So do you know where the 45W version of the quad i5s (Intel® Core™ i5-2000 desktop Processor Series (Quad Core 45W)) are used? Just curious...


----------



## MACinist (Nov 17, 2003)

*Thoughts*

Right, they should've just made a 12-core Xeon BTO option on the Mini's to appease the 5% of complainers... 

If you max out the BTO otions on the new ones, you get up to almost $2000 before taxes! Add an i7 Quad Core from the MBP's and that would be at least $2500 for sure. I think that's getting a bit excessive and obscene for a Mini. 

Mini enthusiasts are typically those that want to use it as an HTPC. And for an HTPC, this has more than enough juice. The C2D 2.4 I had as an HTPC ran everything smooth. The only bottleneck was the platter hdd which Apple has addressed finally in a (albeit pricey) BTO option. Apple has always put the Mini upgrade path on the bottom of their priority list as sales justified it so I was pleased to see this. 

Personally, I think it's a solid upgrade. Up to 2x better cpu and graphics performance. Thunderbolt. SSD option. Lower price point (for Canada). Lion. It's woth the upgrade IMO. ( I can't remember the list time I used a DVD drive on any of my Macs ). To make this a solid HTPC, i would love to see a BD player but hey... it is what it is. 

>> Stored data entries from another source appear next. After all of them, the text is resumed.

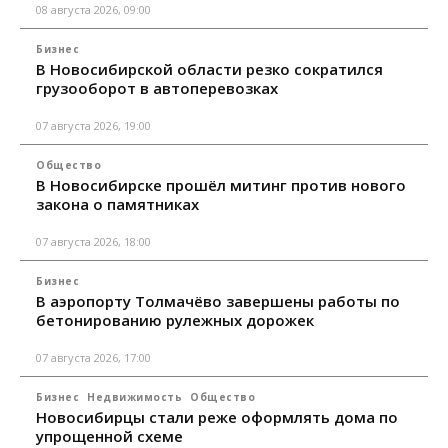
08 августа 2026, 09:00
Бизнес
В Новосибирской области резко сократился
грузооборот в автоперевозках
07 августа 2026, 19:00
Общество
В Новосибирске прошёл митинг против нового
закона о памятниках
07 августа 2026, 18:00
Бизнес
В аэропорту Толмачёво завершены работы по
бетонированию рулежных дорожек
07 августа 2026, 17:00
Бизнес
Недвижимость
Общество
Новосибирцы стали реже оформлять дома по
упрощенной схеме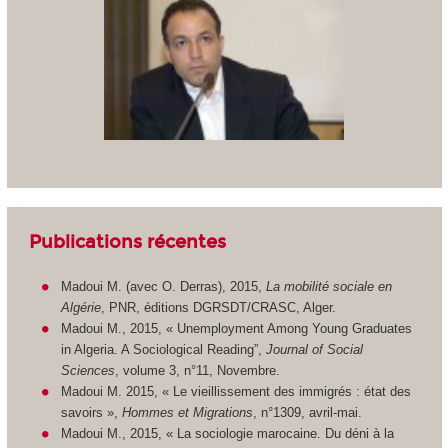
Publications récentes
Madoui M. (avec O. Derras), 2015,
La mobilité sociale en
Algérie
, PNR, éditions DGRSDT/CRASC, Alger.
Madoui M., 2015, « Unemployment Among Young Graduates
in Algeria. A Sociological Reading”,
Journal of Social
Sciences
, volume 3, n°11, Novembre.
Madoui M. 2015, « Le vieillissement des immigrés : état des
savoirs »,
Hommes et Migrations
, n°1309, avril-mai.
Madoui M., 2015, « La sociologie marocaine. Du déni à la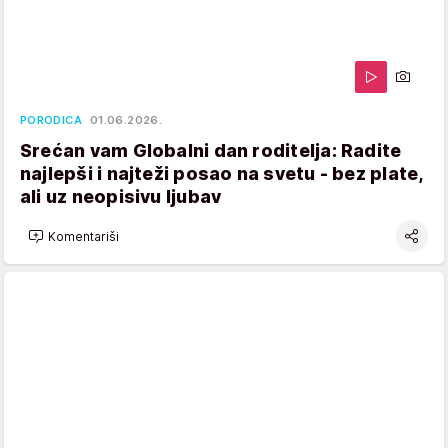
PORODICA
01.06.2026.
Srećan vam Globalni dan roditelja: Radite
najlepši i najteži posao na svetu - bez plate,
ali uz neopisivu ljubav
Komentariši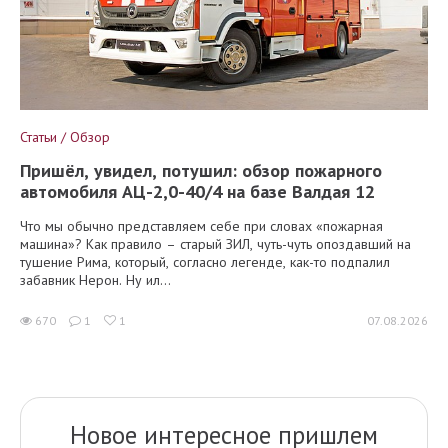
Статьи / Обзор
Пришёл, увидел, потушил: обзор пожарного
автомобиля АЦ-2,0-40/4 на базе Валдая 12
Что мы обычно представляем себе при словах «пожарная
машина»? Как правило – старый ЗИЛ, чуть-чуть опоздавший на
тушение Рима, который, согласно легенде, как-то подпалил
забавник Нерон. Ну ил...
670
1
1
07.08.2026
Новое интересное пришлем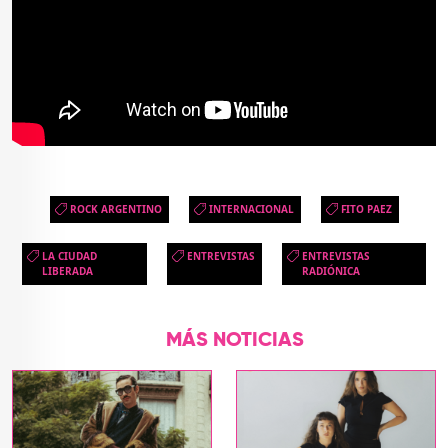
ROCK ARGENTINO
INTERNACIONAL
FITO PAEZ
LA CIUDAD
ENTREVISTAS
ENTREVISTAS
LIBERADA
RADIÓNICA
MÁS NOTICIAS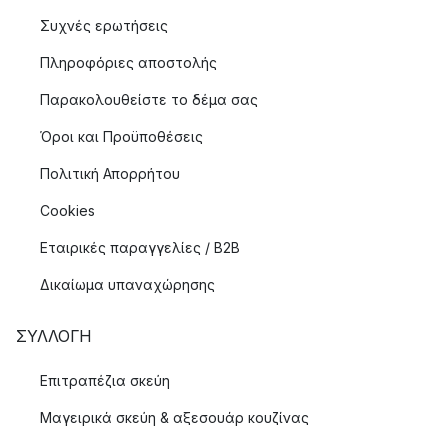
Συχνές ερωτήσεις
Πληροφόριες αποστολής
Παρακολουθείστε το δέμα σας
Όροι και Προϋποθέσεις
Πολιτική Απορρήτου
Cookies
Εταιρικές παραγγελίες / B2B
Δικαίωμα υπαναχώρησης
ΣΥΛΛΟΓΉ
Επιτραπέζια σκεύη
Μαγειρικά σκεύη & αξεσουάρ κουζίνας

And for the "mirror" on my new iMac, it don't bother me. In fact, after I turn it off, I am able to stare at it and re-affirm myself that "I'm good enough, I'm smart enough and gosh darn it, people like me!"


----------



## Guest (Jul 20, 2011)

broad said:


> i say. lars says. anyone who has ever been involved in the apple retail world can say.
> 
> you need to learn to set aside your personal biases (and the biases of others like you) and look at things objectively.
> 
> ...


I guess we must bow down to the almighty forum gods that spend their lives fixing other people's broken iMacs because they know what's best. You think that IS the "Apple Retail World" ?? If no one wants a headless mac then why did Apple just release new mac minis oh-mighty-all-knowing-forum-god-of-everything-that-is-apple?

I've said this before and I'm sure I will say this again, it's extremely obvious that you have no idea of the scope of the required demographic. You talk about setting aside bias and talking objectively and then post this right in the same breath?


----------



## screature (May 14, 2007)

MACinist said:


> *Right, they should've just made a 12-core Xeon BTO option on the Mini's to appease the 5% of complainers*...
> 
> If you max out the BTO otions on the new ones, you get up to almost $2000 before taxes! Add an i7 Quad Core from the MBP's and that would be at least $2500 for sure. I think that's getting a bit excessive and obscene for a Mini.
> 
> ...


Yeah there is a well reasoned, cogent and relevant statement. Thanks for your contribution. 

Maxing out the options means adding two hard drives one of which is a $600 SSD... I think most Mini users would be happier to pay $600 for a quad core CPU as opposed to a $600 SSD.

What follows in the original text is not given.